**Task to carry out:** Only the lines from the one with "Task: Click on the Voetbal, EK en WK" to the end of the records are wanted, each repeated exactly, both ends included.

── Supplied information ──

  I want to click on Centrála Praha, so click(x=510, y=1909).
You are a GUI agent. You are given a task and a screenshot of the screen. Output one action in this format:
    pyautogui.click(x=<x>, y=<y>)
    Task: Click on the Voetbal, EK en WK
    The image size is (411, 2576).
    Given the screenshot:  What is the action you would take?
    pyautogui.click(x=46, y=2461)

───

**Exercise solution:**
    Task: Click on the Voetbal, EK en WK
    The image size is (411, 2576).
    Given the screenshot:  What is the action you would take?
    pyautogui.click(x=46, y=2461)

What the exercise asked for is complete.